Saved entries
^^^^^^^^
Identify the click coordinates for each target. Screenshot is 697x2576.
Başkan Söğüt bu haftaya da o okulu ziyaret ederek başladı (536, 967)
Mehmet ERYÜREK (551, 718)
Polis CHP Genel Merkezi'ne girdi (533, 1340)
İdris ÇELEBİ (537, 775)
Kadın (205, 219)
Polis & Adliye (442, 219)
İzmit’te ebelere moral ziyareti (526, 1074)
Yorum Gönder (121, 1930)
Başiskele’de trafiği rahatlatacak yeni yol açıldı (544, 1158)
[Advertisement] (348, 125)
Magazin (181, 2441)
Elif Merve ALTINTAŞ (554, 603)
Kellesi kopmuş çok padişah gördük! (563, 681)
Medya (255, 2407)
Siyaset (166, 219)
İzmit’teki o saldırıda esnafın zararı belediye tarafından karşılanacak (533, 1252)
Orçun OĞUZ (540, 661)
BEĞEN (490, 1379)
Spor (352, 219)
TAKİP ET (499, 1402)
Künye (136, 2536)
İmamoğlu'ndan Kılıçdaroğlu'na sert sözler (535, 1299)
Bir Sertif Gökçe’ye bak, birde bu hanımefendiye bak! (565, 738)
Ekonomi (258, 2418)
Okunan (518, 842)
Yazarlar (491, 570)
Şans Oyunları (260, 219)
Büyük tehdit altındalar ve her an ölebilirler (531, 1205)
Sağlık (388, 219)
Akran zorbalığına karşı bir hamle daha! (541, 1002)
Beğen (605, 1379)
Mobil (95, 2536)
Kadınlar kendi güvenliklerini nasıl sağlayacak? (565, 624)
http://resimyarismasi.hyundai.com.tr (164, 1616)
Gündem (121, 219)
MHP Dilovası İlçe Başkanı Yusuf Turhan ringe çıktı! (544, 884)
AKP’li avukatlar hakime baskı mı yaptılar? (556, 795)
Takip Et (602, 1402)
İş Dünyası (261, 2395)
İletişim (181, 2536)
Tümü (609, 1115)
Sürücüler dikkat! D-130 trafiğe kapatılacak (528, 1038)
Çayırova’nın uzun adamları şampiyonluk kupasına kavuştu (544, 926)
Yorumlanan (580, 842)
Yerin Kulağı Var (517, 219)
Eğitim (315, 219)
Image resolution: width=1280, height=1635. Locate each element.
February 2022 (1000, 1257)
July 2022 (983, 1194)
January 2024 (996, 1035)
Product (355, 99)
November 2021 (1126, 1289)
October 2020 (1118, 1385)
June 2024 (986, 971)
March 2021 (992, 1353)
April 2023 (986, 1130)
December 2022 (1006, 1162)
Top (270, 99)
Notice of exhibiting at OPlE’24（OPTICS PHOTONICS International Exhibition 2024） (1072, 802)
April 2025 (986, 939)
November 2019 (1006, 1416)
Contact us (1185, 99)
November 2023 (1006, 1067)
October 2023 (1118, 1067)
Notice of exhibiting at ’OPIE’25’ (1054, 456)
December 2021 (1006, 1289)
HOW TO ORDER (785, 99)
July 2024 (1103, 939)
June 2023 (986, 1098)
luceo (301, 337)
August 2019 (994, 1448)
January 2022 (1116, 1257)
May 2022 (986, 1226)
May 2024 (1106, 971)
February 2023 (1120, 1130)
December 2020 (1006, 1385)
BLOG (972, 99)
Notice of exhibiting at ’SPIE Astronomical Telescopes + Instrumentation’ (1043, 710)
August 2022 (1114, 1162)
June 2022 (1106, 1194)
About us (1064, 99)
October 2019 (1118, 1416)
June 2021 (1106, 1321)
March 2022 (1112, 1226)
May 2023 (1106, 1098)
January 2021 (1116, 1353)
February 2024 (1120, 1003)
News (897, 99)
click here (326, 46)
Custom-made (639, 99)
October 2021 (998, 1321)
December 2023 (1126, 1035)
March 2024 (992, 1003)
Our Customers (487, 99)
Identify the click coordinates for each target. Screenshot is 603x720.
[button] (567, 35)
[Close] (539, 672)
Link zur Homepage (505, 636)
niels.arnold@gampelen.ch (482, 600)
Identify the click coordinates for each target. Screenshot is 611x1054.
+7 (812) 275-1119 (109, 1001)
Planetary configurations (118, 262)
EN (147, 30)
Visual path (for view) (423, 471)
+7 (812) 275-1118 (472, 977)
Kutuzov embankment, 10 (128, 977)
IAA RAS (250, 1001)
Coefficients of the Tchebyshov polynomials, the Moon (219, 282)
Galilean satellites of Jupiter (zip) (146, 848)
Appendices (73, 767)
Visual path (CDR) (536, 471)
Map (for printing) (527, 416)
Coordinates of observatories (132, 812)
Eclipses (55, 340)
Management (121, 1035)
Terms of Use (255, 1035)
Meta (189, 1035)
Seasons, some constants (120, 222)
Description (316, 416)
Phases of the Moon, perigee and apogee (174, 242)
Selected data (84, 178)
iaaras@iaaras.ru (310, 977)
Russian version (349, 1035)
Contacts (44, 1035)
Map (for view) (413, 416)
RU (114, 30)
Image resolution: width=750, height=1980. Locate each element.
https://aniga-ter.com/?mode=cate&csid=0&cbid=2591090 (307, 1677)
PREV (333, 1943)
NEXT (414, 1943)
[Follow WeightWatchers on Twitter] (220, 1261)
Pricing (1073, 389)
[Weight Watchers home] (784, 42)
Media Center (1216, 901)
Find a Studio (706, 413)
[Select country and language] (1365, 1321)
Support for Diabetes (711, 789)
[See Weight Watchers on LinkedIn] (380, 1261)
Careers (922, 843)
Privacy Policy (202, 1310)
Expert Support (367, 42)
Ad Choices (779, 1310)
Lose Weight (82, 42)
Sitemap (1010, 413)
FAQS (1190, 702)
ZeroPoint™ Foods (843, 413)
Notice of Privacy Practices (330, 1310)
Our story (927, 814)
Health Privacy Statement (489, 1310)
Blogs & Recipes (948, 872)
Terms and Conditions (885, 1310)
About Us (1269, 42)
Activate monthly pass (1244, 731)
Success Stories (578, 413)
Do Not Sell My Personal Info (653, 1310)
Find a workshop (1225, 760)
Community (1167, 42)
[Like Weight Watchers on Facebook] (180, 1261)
^^^^^^^^
WHAT YOU ARE ASKED TO DO = Repeat every line exactly, starting with the first line of the entries, and stop once the line containing "Büyük tehdit altındalar" has been given.

WRITTEN SOLUTION =
Identify the click coordinates for each target. Screenshot is 697x2576.
Başkan Söğüt bu haftaya da o okulu ziyaret ederek başladı (536, 967)
Mehmet ERYÜREK (551, 718)
Polis CHP Genel Merkezi'ne girdi (533, 1340)
İdris ÇELEBİ (537, 775)
Kadın (205, 219)
Polis & Adliye (442, 219)
İzmit’te ebelere moral ziyareti (526, 1074)
Yorum Gönder (121, 1930)
Başiskele’de trafiği rahatlatacak yeni yol açıldı (544, 1158)
[Advertisement] (348, 125)
Magazin (181, 2441)
Elif Merve ALTINTAŞ (554, 603)
Kellesi kopmuş çok padişah gördük! (563, 681)
Medya (255, 2407)
Siyaset (166, 219)
İzmit’teki o saldırıda esnafın zararı belediye tarafından karşılanacak (533, 1252)
Orçun OĞUZ (540, 661)
BEĞEN (490, 1379)
Spor (352, 219)
TAKİP ET (499, 1402)
Künye (136, 2536)
İmamoğlu'ndan Kılıçdaroğlu'na sert sözler (535, 1299)
Bir Sertif Gökçe’ye bak, birde bu hanımefendiye bak! (565, 738)
Ekonomi (258, 2418)
Okunan (518, 842)
Yazarlar (491, 570)
Şans Oyunları (260, 219)
Büyük tehdit altındalar ve her an ölebilirler (531, 1205)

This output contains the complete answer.